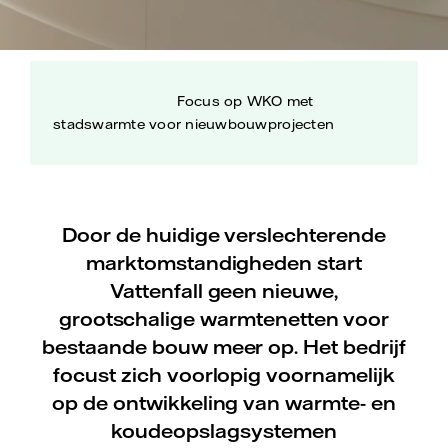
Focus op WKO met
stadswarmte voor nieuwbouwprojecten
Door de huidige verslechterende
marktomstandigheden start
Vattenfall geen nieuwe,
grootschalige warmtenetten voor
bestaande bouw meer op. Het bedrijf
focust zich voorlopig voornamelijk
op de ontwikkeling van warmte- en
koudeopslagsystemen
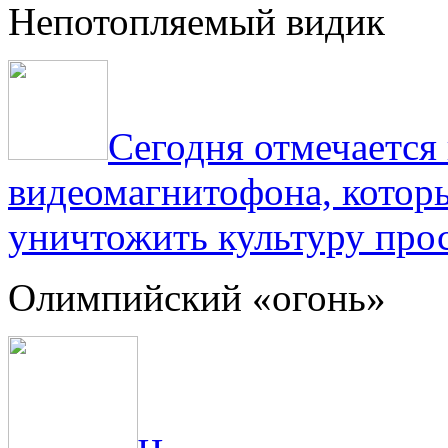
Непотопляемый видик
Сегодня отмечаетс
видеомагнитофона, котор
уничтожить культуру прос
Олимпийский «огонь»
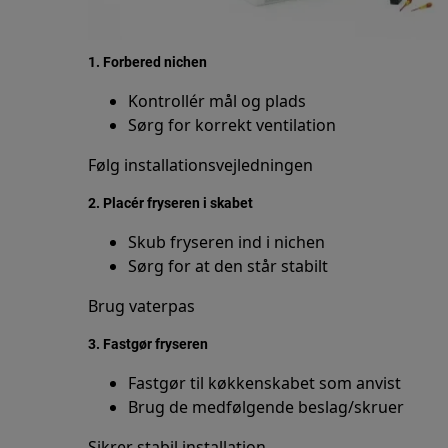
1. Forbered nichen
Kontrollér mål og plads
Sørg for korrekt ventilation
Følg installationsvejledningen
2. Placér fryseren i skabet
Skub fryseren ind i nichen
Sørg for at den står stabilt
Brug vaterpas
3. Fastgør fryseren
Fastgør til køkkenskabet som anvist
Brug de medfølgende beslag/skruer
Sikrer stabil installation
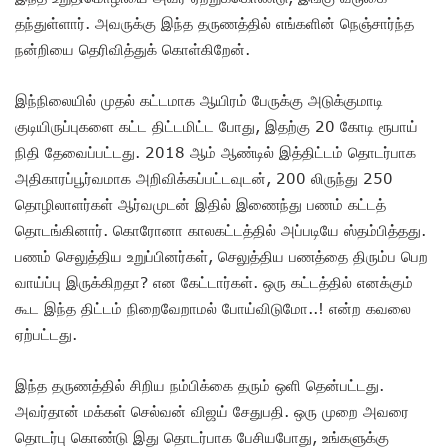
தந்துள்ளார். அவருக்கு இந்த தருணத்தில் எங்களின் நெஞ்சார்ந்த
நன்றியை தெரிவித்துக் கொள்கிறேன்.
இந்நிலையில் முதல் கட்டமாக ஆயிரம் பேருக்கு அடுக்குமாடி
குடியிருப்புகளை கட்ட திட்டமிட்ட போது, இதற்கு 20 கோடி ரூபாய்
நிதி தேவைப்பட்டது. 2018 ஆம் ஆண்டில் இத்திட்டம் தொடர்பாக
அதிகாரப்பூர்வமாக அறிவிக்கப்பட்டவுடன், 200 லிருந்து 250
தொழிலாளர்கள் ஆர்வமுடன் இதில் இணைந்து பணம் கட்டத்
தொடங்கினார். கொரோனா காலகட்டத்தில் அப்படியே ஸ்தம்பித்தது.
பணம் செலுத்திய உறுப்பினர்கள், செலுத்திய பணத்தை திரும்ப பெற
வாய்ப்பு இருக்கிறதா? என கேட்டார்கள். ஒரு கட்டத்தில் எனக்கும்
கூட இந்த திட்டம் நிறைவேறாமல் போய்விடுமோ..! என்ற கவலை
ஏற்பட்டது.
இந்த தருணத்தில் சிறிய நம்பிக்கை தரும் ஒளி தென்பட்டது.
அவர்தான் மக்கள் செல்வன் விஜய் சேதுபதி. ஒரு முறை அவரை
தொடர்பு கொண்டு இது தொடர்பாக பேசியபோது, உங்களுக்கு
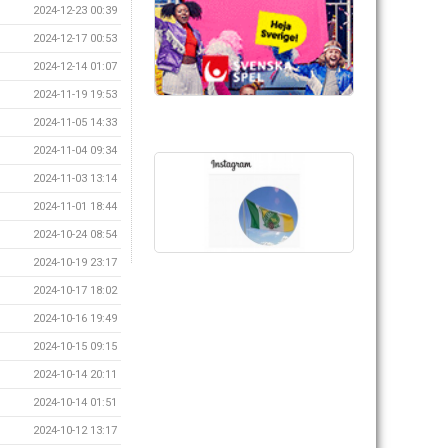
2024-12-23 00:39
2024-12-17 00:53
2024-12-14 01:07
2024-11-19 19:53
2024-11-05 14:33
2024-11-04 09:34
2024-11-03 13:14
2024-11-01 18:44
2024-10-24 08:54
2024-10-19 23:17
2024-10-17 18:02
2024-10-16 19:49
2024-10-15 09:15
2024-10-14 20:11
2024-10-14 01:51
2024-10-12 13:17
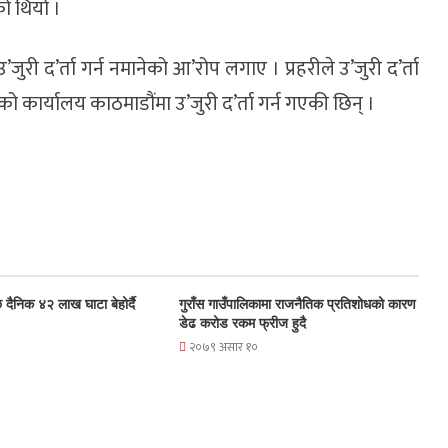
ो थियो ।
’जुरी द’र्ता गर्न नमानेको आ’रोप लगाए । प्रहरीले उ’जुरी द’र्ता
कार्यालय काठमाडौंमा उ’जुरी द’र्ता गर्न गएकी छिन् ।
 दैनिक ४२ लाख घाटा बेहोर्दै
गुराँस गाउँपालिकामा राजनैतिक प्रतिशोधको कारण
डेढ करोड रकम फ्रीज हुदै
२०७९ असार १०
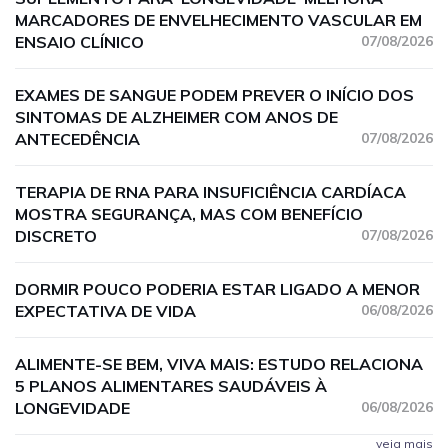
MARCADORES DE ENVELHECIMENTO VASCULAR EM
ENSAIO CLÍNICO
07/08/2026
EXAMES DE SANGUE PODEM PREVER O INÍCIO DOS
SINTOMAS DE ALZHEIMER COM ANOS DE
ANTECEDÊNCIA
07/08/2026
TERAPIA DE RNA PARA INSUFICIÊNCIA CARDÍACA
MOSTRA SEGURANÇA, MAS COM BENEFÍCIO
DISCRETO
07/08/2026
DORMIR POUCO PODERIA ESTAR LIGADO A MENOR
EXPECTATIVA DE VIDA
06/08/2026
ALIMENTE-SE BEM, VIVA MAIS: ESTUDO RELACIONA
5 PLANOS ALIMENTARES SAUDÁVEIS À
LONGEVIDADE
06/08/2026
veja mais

--

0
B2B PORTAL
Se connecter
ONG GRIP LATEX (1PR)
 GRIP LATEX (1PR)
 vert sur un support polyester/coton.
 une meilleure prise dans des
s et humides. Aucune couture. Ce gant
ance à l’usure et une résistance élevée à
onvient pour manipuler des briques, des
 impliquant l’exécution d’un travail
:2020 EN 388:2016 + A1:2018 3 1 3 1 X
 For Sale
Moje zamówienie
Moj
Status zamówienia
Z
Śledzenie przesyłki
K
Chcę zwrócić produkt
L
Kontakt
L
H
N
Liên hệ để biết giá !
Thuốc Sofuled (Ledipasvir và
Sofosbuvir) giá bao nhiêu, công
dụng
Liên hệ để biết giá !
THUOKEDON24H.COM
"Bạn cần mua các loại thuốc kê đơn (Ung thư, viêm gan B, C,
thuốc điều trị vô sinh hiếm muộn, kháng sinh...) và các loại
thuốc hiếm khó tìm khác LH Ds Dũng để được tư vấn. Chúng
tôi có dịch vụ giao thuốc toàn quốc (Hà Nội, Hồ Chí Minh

...

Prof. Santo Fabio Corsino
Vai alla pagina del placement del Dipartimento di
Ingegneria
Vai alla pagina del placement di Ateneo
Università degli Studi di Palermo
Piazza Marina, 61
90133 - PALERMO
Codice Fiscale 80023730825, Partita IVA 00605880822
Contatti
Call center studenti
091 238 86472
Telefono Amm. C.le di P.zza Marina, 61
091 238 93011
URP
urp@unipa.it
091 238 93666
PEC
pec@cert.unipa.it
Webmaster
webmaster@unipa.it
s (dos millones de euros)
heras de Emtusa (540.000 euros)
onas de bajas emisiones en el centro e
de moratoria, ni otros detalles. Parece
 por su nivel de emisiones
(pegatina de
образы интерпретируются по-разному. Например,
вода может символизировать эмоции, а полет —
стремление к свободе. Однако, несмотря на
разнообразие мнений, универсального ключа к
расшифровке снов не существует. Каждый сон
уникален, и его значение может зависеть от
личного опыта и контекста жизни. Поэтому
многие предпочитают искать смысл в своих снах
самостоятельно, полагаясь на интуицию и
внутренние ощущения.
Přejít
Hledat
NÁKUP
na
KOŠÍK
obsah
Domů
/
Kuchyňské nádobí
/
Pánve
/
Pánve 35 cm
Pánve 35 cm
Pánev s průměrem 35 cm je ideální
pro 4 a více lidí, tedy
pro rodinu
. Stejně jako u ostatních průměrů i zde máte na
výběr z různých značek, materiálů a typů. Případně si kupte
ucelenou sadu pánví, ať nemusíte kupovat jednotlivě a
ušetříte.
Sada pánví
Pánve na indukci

--- GOAL OF THE EXERCISE ---
Return a copy of each line in the entries that carries the string "Fastgør".

--- WRITTEN ANSWER ---
3. Fastgør fryseren
Fastgør til køkkenskabet som anvist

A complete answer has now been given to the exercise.